In Venezuela, the healthcare professionals' labors are exchanged for
$1.5 billion in annual oil shipments that Chavez sends to Cuba.
In places such as the slums of Caracas, the Venezuelan capital,
the Cubans often are the first doctors the poor have ever seen. The
working conditions are difficult. In the El Museo slum of Maracaibo,
where Hernandez worked, there were rampant dysentery, malnutrition and
kidney problems — caused, he thought, by open sewage and appalling
hygiene. Hours were long and the Cubans often suffered resentment from
host country physicians or political opponents of Chavez.
The Venezuelan president, who was sworn in for a third term in January,
is fiercely critical of the United States and has made no secret of his
ambition to succeed Castro as Latin America's beacon of socialism. With
tens of billions of dollars in oil revenue at his disposal, he has
teamed up with Castro to bankroll medical assistance at home and in
several countries to gain prestige and score diplomatic points.
Escalating defections from the Venezuela program and others come
as no surprise. Last year, 30 doctors deserted the program in Bolivia
even before the new U.S. hint of asylum, probably to pursue private
practice in the region. Their departure from the mission after less
than six months was an embarrassment for Havana and the allied
government of leftist President Evo Morales. In 2004, 10 physicians
working in South Africa refused to go back home.
But the desertion rate among the estimated 26,000 Cubans in Venezuela
may be the highest of any mission. In the Maracaibo area alone,
Hernandez said, at least 100 of the 500 doctors sent since the mission
began in 2003 have fled.
Not always welcome
The Cuban doctors are not always viewed as an unmitigated benefit
in the host country.
The nascent media in East Timor have criticized the government for
allowing some of the 300 Cuban medical missionaries serving there to
promote communism. A Paraguayan Catholic bishop complained to officials
in Asuncion last year that some Cuban doctors were imposing
"ideological conditions" for provision of free treatment to rural poor.

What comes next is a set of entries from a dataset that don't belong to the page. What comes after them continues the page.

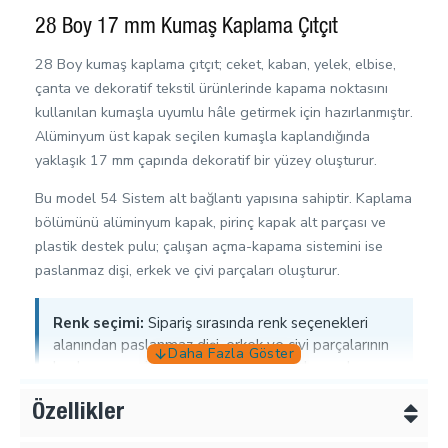
28 Boy 17 mm Kumaş Kaplama Çıtçıt
28 Boy kumaş kaplama çıtçıt; ceket, kaban, yelek, elbise,
çanta ve dekoratif tekstil ürünlerinde kapama noktasını
kullanılan kumaşla uyumlu hâle getirmek için hazırlanmıştır.
Alüminyum üst kapak seçilen kumaşla kaplandığında
yaklaşık 17 mm çapında dekoratif bir yüzey oluşturur.
Bu model 54 Sistem alt bağlantı yapısına sahiptir. Kaplama
bölümünü alüminyum kapak, pirinç kapak alt parçası ve
plastik destek pulu; çalışan açma-kapama sistemini ise
paslanmaz dişi, erkek ve çivi parçaları oluşturur.
Renk seçimi:
Sipariş sırasında renk seçenekleri
alanından paslanmaz dişi, erkek ve çivi parçalarının
kaplama rengi seçilmelidir. Bu seçim, kumaşla
kaplanacak alüminyum üst kapağın rengini
belirlemez.
Özellikler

In Bolivia, 14,000 members of the nation's medical association
waged a one-day strike last May in protest of the presence of 600 Cuban
doctors, who the Bolivians contended were diverting funds from state
hospitals to pay for their upkeep. In Venezuela, doctors complain that
Cubans practice illegal medicine because their degrees are not
recognized in the country.
Two years ago, the Honduran government asked Cuba to bring its 200
medics home, thanking Havana for the help but saying enough Honduran
specialists had been educated in recent years to cover the country's
needs with its own nationals.
Tight-lipped
Homeland Security officials in Washington, where immigration
applications are processed, won't release figures on how many petitions
it has received from Cuban medical personnel, nor the number it has
granted.
Julio Cesar Alfonso, a Cuban refugee and doctor who founded
Miami-based Solidarity Without Borders to offer financial and legal
help to Cubans trying to emigrate, estimates that about 170
applications for political asylum have been approved among the 200 or
so people his group has helped.
The program has proved a complicated one to administer, which is
why it may be taking the Department of Homeland Security longer than
expected to decide on asylum.
Applications from Cuban medical professionals "require us to look
closely to determine whether or not the person is fully eligible for
the benefit," said department spokesman Chris Bentley. "The American
public expects us to do that thoroughly and take as much time as needed
to reach a sound decision."
In addition to the lack of documentation from most of the Cubans who
fled Venezuela, there is also the suspicion that some of the refugees
may be spies sent by Castro to see who is applying.
Such policy repercussions are far from the minds of Fernandez and
Garcia, who fear they will be deported to Cuba if the U.S. turns them
down. That could mean jail or social castigation.
"For the moment," Garcia said, "we have no legal rights at all."